Libraries were prepared by Genotypic Technology (India), as paired-end reads (75*2) and sequenced using Illumina NextSeq. Quality checking of the raw reads was performed using FASTQC v0.11.3 and reads which had a phred score>30 were retained for downstream analyses. The reads were aligned to reference scaffolds or genomes for each species (BACs for B. anynana and the whole genome for D. plexippus) with BWA (0.7.13) using the following parameters –k INT, -w INT, -A INT, -B INT, -O INT, -E INT, -L INT, -U INT. The SAM files were converted to BAM files using SAMtools-0.1.7a and the resulting BAM files were converted to sorted BAM followed by removal of PCR duplicates.

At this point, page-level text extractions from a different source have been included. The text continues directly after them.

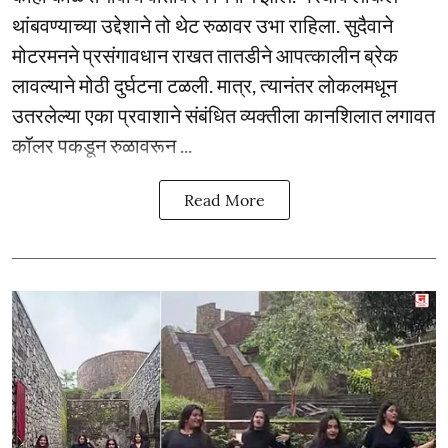
थांबवण्याच्या उद्देशाने तो थेट रुळावर उभा राहिला. सुदैवाने
मोटरमनने प्रसंगावधान राखत तातडीने आपत्कालीन ब्रेक
लावल्याने मोठी दुर्घटना टळली. मात्र, त्यानंतर लोकलमधून
उतरलेल्या एका प्रवाशाने संबंधित व्यक्तीला कानशिलात लगावत
कॉलर पकडून रुळावरून ...
Read More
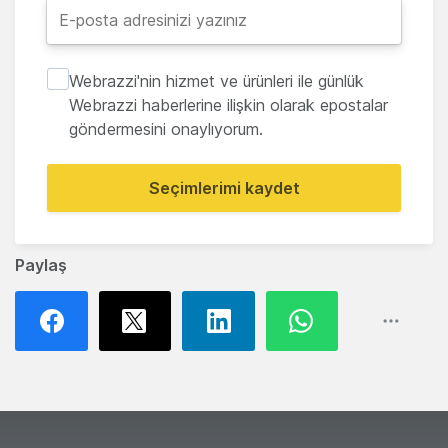
Webrazzi'nin hizmet ve ürünleri ile günlük
Webrazzi haberlerine ilişkin olarak epostalar
göndermesini onaylıyorum.
Seçimlerimi kaydet
Paylaş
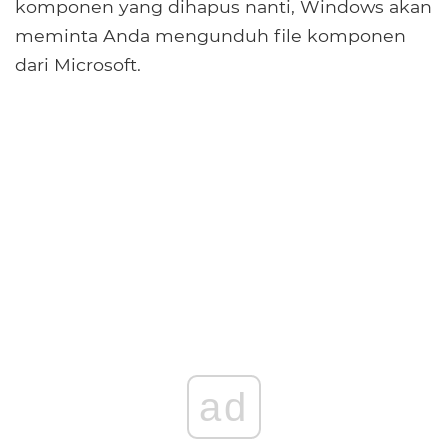
komponen yang dihapus nanti, Windows akan
meminta Anda mengunduh file komponen
dari Microsoft.
ad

The final BAM files were then converted to BEDgraph files using BEDtools-2.14.3. Peaks were called with the MACS2 software using the aligned enriched and input (control) files with the qvalue (minimum FDR) cutoff to call significant peaks (Excel files S1-6). Fold-enrichment and log likelihood scores were calculated using the command bdgcmp script on the enriched and input BEDgraph files. The bdgcmp command also removes noise from the enriched sample relative to the control. The BEDgraph files were converted BigWig files using bdg2bw for visualization in IGV.
Usage notes
For this experiment we only collected one replicate per library.